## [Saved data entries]
- - -
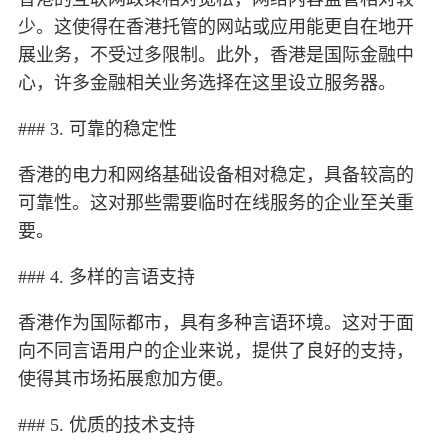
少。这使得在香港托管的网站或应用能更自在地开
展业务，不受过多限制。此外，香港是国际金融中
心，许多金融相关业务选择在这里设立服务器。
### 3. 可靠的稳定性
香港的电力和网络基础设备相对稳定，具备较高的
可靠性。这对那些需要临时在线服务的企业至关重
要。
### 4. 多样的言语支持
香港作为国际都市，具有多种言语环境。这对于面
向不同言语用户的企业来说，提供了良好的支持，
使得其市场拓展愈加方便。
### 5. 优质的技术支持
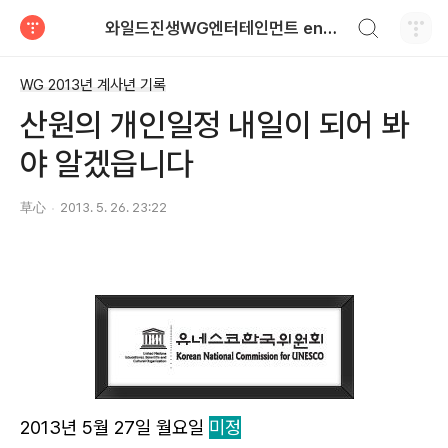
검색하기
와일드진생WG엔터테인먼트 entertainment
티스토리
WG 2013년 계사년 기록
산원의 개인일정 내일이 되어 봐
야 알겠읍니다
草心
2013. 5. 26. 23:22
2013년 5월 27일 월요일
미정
- - -
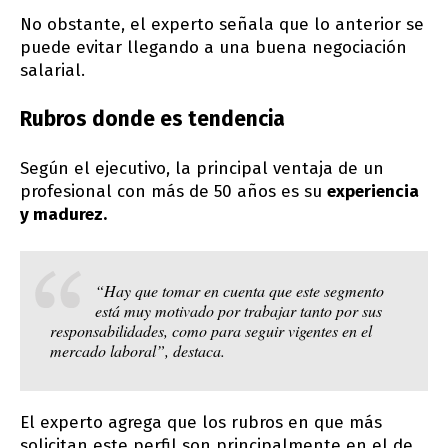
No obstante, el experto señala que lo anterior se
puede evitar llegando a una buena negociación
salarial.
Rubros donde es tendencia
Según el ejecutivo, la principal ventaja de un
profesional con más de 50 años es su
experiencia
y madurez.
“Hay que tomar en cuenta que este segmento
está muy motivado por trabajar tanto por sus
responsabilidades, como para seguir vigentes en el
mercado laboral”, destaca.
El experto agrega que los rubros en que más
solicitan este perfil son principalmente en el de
- - -
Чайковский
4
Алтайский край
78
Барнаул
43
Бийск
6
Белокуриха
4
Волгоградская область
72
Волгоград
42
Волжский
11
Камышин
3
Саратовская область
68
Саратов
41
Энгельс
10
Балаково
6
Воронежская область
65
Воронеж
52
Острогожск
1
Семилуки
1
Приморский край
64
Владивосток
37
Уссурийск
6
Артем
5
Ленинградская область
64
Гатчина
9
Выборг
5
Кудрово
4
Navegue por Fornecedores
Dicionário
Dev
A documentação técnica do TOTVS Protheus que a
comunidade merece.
- - -
## [EXERCISE]
Nothing but a number should be given: the count of lines in the data above with the word "este".

## [TASK SOLUTION]
2